Nitekim daha sonraki tarihlerde yardım amacıyla başında Neptün Soyer‘in bulunduğu Köy-Koop İzmir, İzmir Tarımsal Kalkınma ve Diğer Tarımsal Amaçlı Kooperatifler Birliği‘nden yapılan büyük miktardaki doğrudan alımlar nedeniyle düzenlenen özel bir Sayıştay raporu neticesinde, hem bu tür yardım adı altındaki ödemelerin önü kesilmiş, hem de yapılan ödemeler tazmine konu olmuştu.

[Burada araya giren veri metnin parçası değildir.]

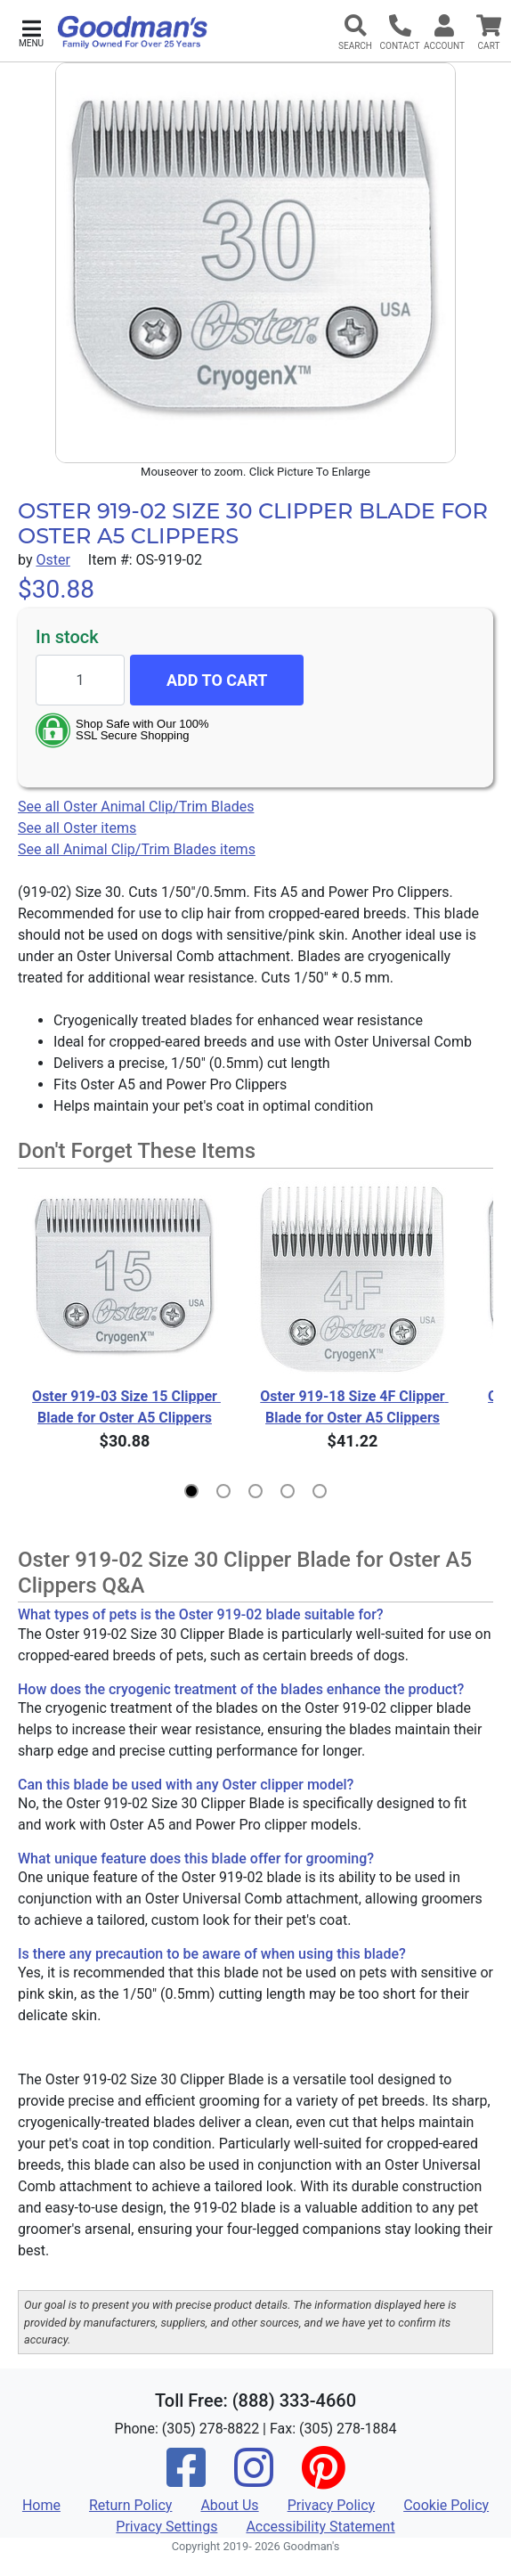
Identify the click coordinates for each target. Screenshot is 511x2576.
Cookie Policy (446, 2505)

O tarihlerde dile getirmeye çalıştığım belediyelerce gerçekleştirilen tarımsal yardımların neler olabileceği, bu yardımların ne şekilde yapılacağı, bu yardımlar konusunda merkezi yönetimle belediyelerin nasıl bir işbirliği yapabileceğini, belediyelerce yapılan tarımsal yardımlarla merkezi yönetim birimlerince yapılan diğer tarımsal hizmetlerin il ve ilçe boyutunda nasıl bir bütünlük oluşturacağı gibi temel konuların Tarım ve Orman Bakanlığı‘nca düzenlenecek özel bir yönetmelikle belirlenmesine ilişkin önerimiz, aynı belirsizlikten yararlanan iktidar belediyelerini rahatsız etmemek, onların Tarım ve Orman Bakanlığı‘nın kırsal kalkınma destekleriyle birlikte her şeyi yapmalarını mümkün kılmak amacıyla geçen zaman içinde dikkate alınmamış; bu konularda birtakım akılcı çözümler önerilmesine karşın, tarımsal yardımlar konusundaki belirsizlik bilerek ve isteyerek sürdürülmüştü. (2)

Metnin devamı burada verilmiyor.